Anyway, all that commotion would explain why so many deer were out in the open during daylight.  Usually the deer spend the day in the trees around the river.

Here are photos I took later that afternoon of my view of the Swan Mountain Range.




Wednesday, January 20, 2010

Back home

I am back home.  I took the train from North Dakota on Saturday.

The train was a half hour late into Minot.  I don't have a watch so I am not sure if we made up time and got to Whitefish on schedule.  I think we did.  While our stop in Havre seemed shorter than normal, our later stop in Shelby was longer than normal.  Besides once I got home, by the time the clock reset itself to the correct time, the time was 10 pm, which leads me to believe the train arrived on time into Whitefish by 9 pm.

The train was fairly empty.   Initially the main train attendant had me go down three cars to board.  After I did so I decided to check the car several cars up closer to the middle of the train.  I had been placed near the end of the train and that meant a longer walk to the depot once the train arrived in Whitefish.  The second car had few people on board and I even saw a woman going to Whitefish who I had seen earlier in the Minot depot.  She said the train attendant told her to board this car.  So I went back to the first car and told the train attendant I would be moving up two cars.  She was fine with it.

My car had an odd smell to it and Amtrak needed to take the car out of service for a bit in order to do a deep cleaning of it.

I pretty much slept or read magazines and seldom looked out the window at the landscape.  I do remember seeing in the night the large number of red lights on top of the windmills west of Shelby.  Later it was pitch black by the time we reached the mountains.

A strange bearded 30-something guy sat at the end of the car.  When he wasn't wandering up and down the aisle with his ipod's earphones in his ears, he was explaining his shirt choices to various people.  I think he wore three or four or five different shirts that day.  Later, as he passed by, he made a snarky comment about the two military men's conversation.

For the entire trip one of the military men saw in the seat behind me.  Then the last two to three hours of my trip another military guy stopped and started up a conversation.

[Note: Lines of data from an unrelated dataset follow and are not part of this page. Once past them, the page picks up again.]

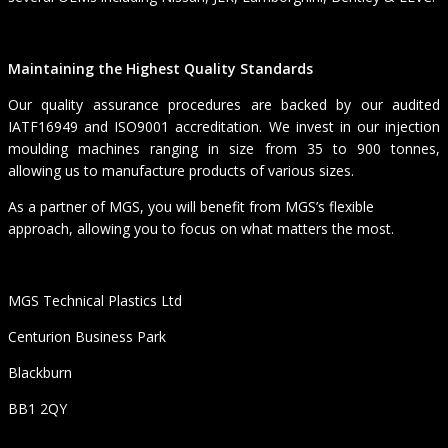
Maintaining the Highest Quality Standards
Our quality assurance procedures are backed by our audited
IATF16949 and ISO9001 accreditation. We invest in our injection
moulding machines ranging in size from 35 to 900 tonnes,
allowing us to manufacture products of various sizes.
As a partner of MGS, you will benefit from MGS’s flexible
approach, allowing you to focus on what matters the most.
MGS Technical Plastics Ltd
Centurion Business Park
Blackburn
BB1 2QY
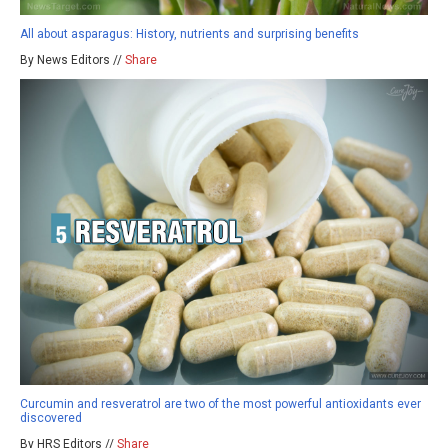
All about asparagus: History, nutrients and surprising benefits
By News Editors //
Share
Curcumin and resveratrol are two of the most powerful antioxidants ever
discovered
By HRS Editors //
Share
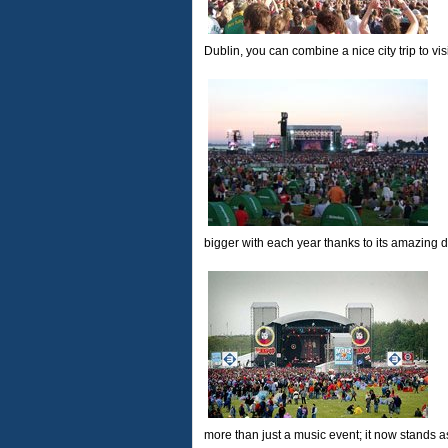
Dublin, you can combine a nice city trip to vis
bigger with each year thanks to its amazing d
more than just a music event; it now stands 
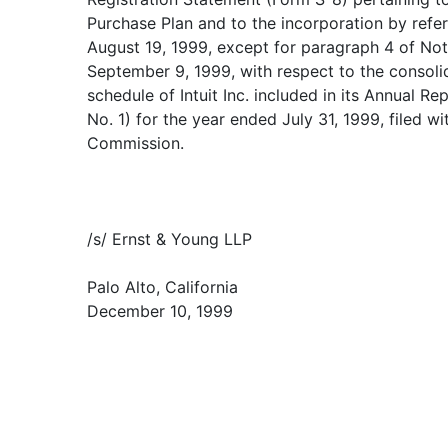
Purchase Plan and to the incorporation by refe
August 19, 1999, except for paragraph 4 of Not
September 9, 1999, with respect to the consoli
schedule of Intuit Inc. included in its Annual 
No. 1) for the year ended July 31, 1999, filed w
Commission.
/s/ Ernst & Young LLP
Palo Alto, California
December 10, 1999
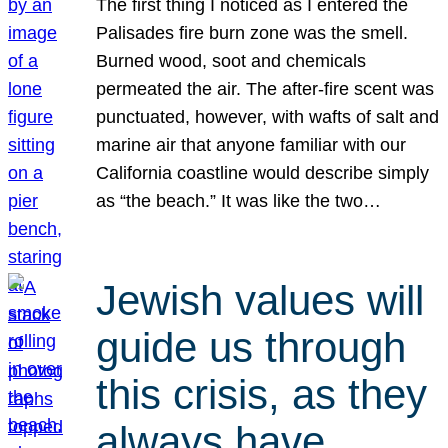
The first thing I noticed as I entered the
Palisades fire burn zone was the smell.
Burned wood, soot and chemicals
permeated the air. The after-fire scent was
punctuated, however, with wafts of salt and
marine air that anyone familiar with our
California coastline would describe simply
as “the beach.” It was like the two…
Jewish values will
guide us through
this crisis, as they
always have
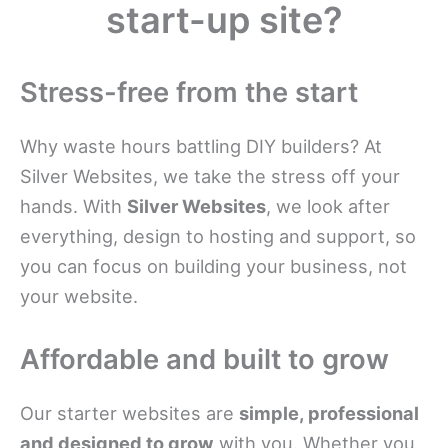
start-up site?
Stress-free from the start
Why waste hours battling DIY builders? At
Silver Websites, we take the stress off your
hands. With
Silver Websites
, we look after
everything, design to hosting and support, so
you can focus on building your business, not
your website.
Affordable and built to grow
Our starter websites are
simple, professional
and designed to grow
with you. Whether you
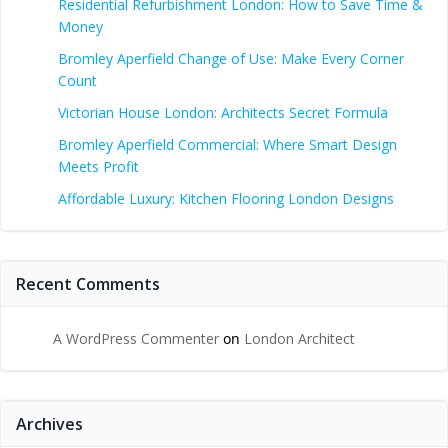
Residential Refurbishment London: How to Save Time &
Money
Bromley Aperfield Change of Use: Make Every Corner
Count
Victorian House London: Architects Secret Formula
Bromley Aperfield Commercial: Where Smart Design
Meets Profit
Affordable Luxury: Kitchen Flooring London Designs
Recent Comments
A WordPress Commenter
on
London Architect
Archives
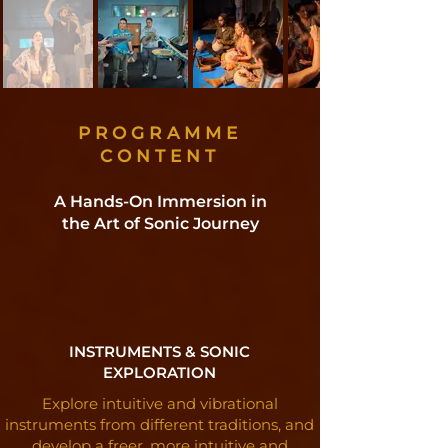
PROGRAMME
CONTENT
A Hands-On Immersion in
the Art of Sonic Journey
INSTRUMENTS & SONIC
EXPLORATION
Explore intuitive and vibrational
instruments from different traditions, and
develop a freer, more intuitive and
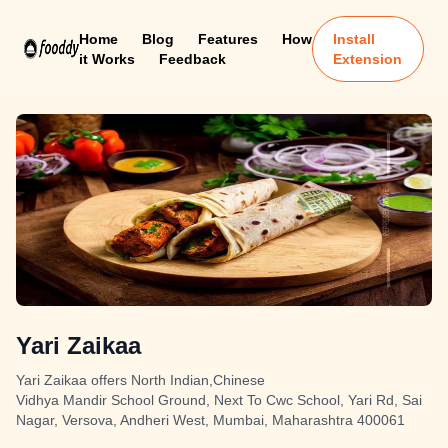
Home
Blog
Features
How
Install
it Works
Feedback
Extension
Yari Zaikaa
Yari Zaikaa offers North Indian,Chinese
Vidhya Mandir School Ground, Next To Cwc School, Yari Rd, Sai
Nagar, Versova, Andheri West, Mumbai, Maharashtra 400061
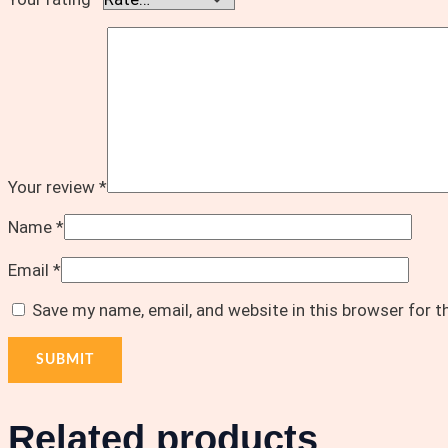
Your review
*
Name
*
Email
*
Save my name, email, and website in this browser for 
Related products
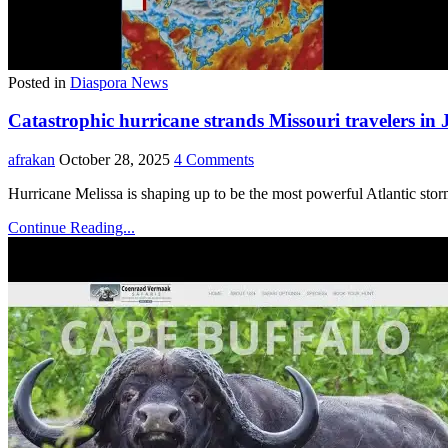
Posted in
Diaspora News
Catastrophic hurricane strands Missouri travelers in
afrakan
October 28, 2025
4 Comments
Hurricane Melissa is shaping up to be the most powerful Atlantic stor
Continue Reading...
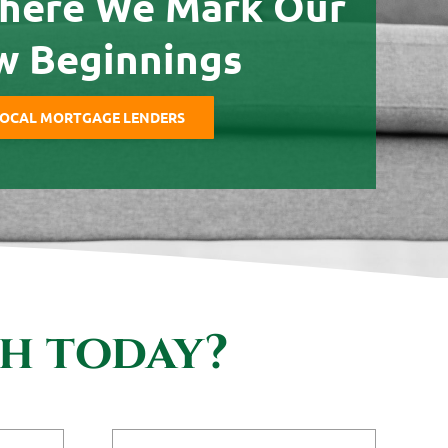
here We Mark Our
w Beginnings
OCAL MORTGAGE LENDERS
th today?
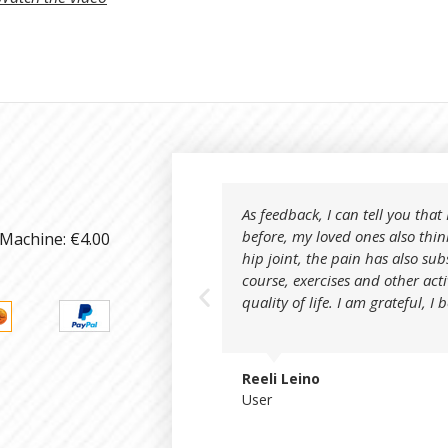
As feedback, I can tell you tha
before, my loved ones also thin
 Machine: €4.00
hip joint, the pain has also sub
course, exercises and other act
quality of life. I am grateful, I 
Reeli Leino
User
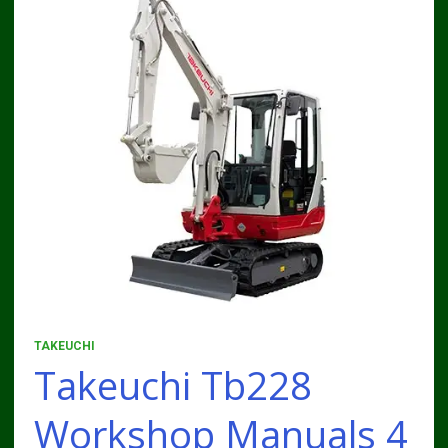
TAKEUCHI
Takeuchi Tb228
Workshop Manuals 4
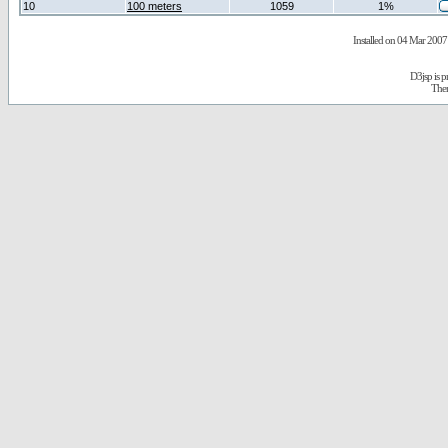
10
100 meters
1059
1%
Installed on 04 Mar 2007 
D3jsp is 
The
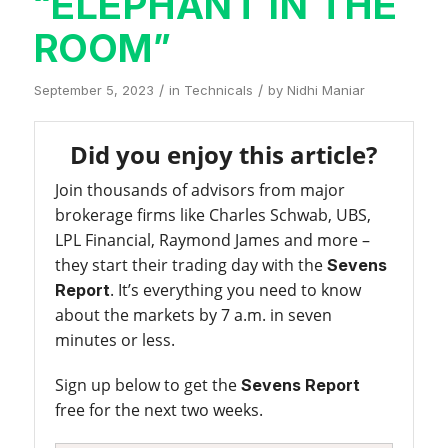
“ELEPHANT IN THE
ROOM”
/
/
September 5, 2023
in
Technicals
by
Nidhi Maniar
Did you enjoy this article?
Join thousands of advisors from major
brokerage firms like Charles Schwab, UBS,
LPL Financial, Raymond James and more –
they start their trading day with the
Sevens
. It’s everything you need to know
Report
about the markets by 7 a.m. in seven
minutes or less.
Sign up below to get the
Sevens Report
free for the next two weeks.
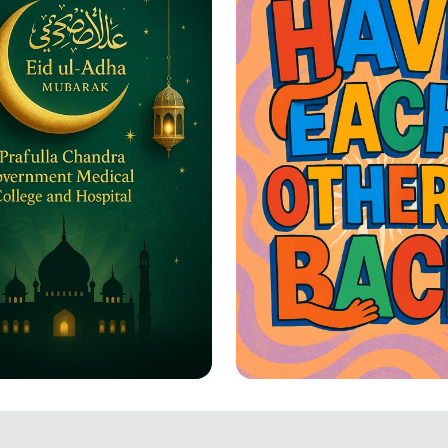
-Adha Greetings: A
Together We Rise: 
ation of Joy and
Each Other's Back!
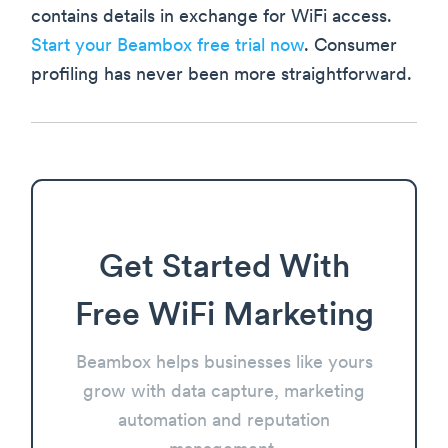
contains details in exchange for WiFi access.
Start your Beambox free trial now
. Consumer
profiling has never been more straightforward.
Get Started With
Free WiFi Marketing
Beambox helps businesses like yours
grow with data capture, marketing
automation and reputation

The guy behind me was an ex-marine who had left the service last year after a five year hitch doing mainly aircraft maintenance. He was 23 years old. The second guy was an Army ranger on his way to being stationed at Fort Lewis in Washington state.  The ranger was in year five of an eight year commitment. He was 22 years old. The two had an interesting conversation comparing and contrasting their two branches of the military, the weapons they had a chance to fire and the helicopters their branch of the military used and ones they had flown in.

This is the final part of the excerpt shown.